Lucas Rabêlo 31/08/2022
O extravasamento da arte (e do amor)
Tecida em menos de 100 páginas, esta novela sublima o óbvio que permeia qualquer ser humano, a sufocante sentimentalização ao ver-nos afetados de amor – Gustav von Aschenbach sente a manifestação irrefreada sob a estonteante paisagem mediterrânea, sofre pela beleza idealizada num lugar que também materializa a rara beleza. Tema caro ao artista, ele próprio um, a sua discursiva custa refletir sobre as predisposições do mundo; para Thomas Mann, racionalmente são incutidos paralelos geracionais, estéticos, literários, históricos. Eis um estudo societário acrônico.
Vivendo em Munique, laureado em excelência por seu trabalho literário e em meia idade, o escritor Aschenbach permite-se, em inquietude, desapegar-se do cotidiano, sendo tão metódico, e partir para além da Alemanha. Propenso a permanecer na Europa, em desdenho externo personificado no típico cidadão do velho continente, aporta em Veneza, cidade italiana que corriqueiramente o recebe em estações intercaladas. Logo, sua identidade se esvai ao confrontar Tadzio, um jovem polonês hospedado no mesmo hotel, que perturbará sua confiança e o reduzirá à metáfora da decadência.
Ele restitui no garoto a exaltação do belo ao compará-lo em vestígios das personificações gregas, do inalcançável e insuperável. Sua paixão platônica lhe sugere denominá-lo um Goethe moderno, fadado também à tragédia. Proveniente disto, sua decadência se instala no instante recaído os olhos no rapaz; sua tragicidade será deflorada por aspectos filosóficos interpostos por Mann em diversos parágrafos que se constituem em diversas leituras, apresentadas diante das muitas interpretações presumidas. O suposto contexto queer é outra das alegorias ajeitadas para intuir ao leitor uma tentativa canônica de não restrição temática, tanto o afeto de Aschenbach pode direcionar ao romântico quanto ao que a compleição física de Tadzio repercute no deslumbrado.

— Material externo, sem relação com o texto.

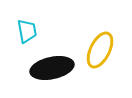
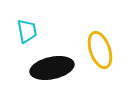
yellow ellipse: rotated 45 degrees counterclockwise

Enquanto um homem de juízo austero, genioso e intelectualizado, também resvala em si aspectos exprimidos do espírito machista, para ele, o homem detém a completa referência superior às fragilidades humanas, diferente das mulheres: porém, é ele quem, no fim, de opulência profissional, suprime ao desatino dos desejos íntimos. Não só, de se defrontar diante da síntese oposta que se veem a juventude e a velhice, o fútil e o imprescindível, o clássico e o moderno. Mann, representante contemporâneo, discorre as mazelas interiorizadas e extirpadas pela grande roda sistêmica social, a burguesia que se apropria da incoerência postural decaída e se restringe dela, numa subalternidade ao que é fresco, na supervalorização do novo – mesmo este limitado.

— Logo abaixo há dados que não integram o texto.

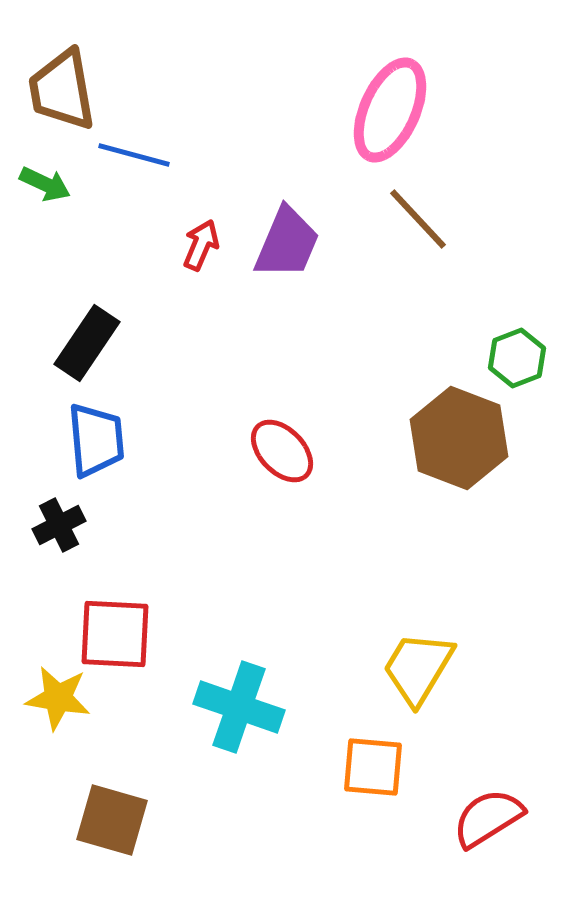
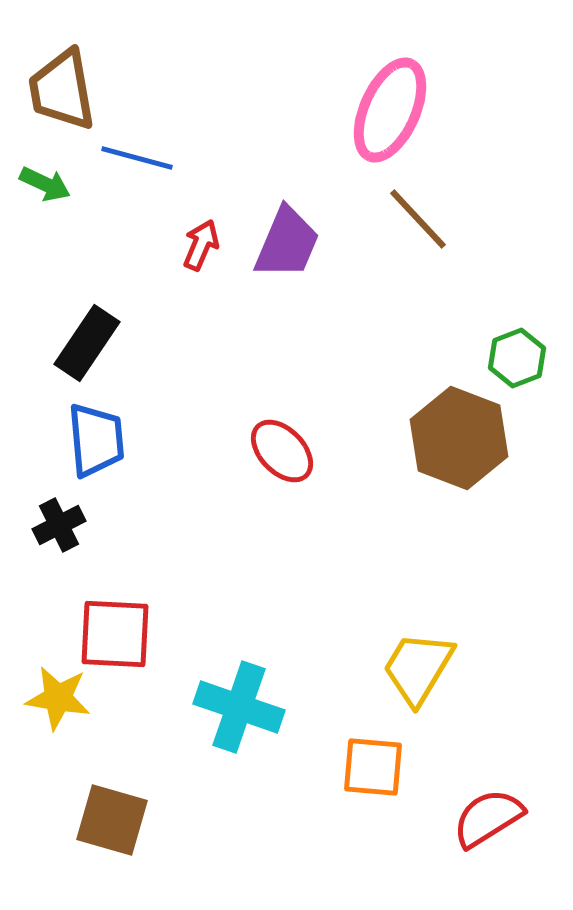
blue line: moved 3 px right, 3 px down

Por fim, seria inegável Mann não consumar seu talento de modo intencional num dos modelos artísticos mais expositivos, a literatura. Se na conclusão extinguir o personagem é a solução para seu protagonista em sofrimento, ainda sua morte será eternizada (morte que atinge o aforisma simbólico do título, não apenas físico, mas de sua apreensão infundada). A memória de Aschenbach, na extravagância do amor e do seu legado perante a discutida fixação pessoal e mental, eterniza-se na arte. Morre no enredo, relega sua jornada fatídica pelo impossível para sempre.
"Mesmo sob o prisma pessoal, a arte é uma vida elevada. Ela traz uma felicidade mais profunda e um desgaste mais acelerado. Grava no rosto de seu servidor os traços de aventuras imaginárias e espirituais, e com o tempo, mesmo no caso de uma vida exterior de uma placidez monástica, provoca uma perversão, um refinamento, um cansaço e uma excitação dos nervos, que mesmo uma vida cheia de paixões e prazeres desvairados dificilmente poderia produzir." Página 19.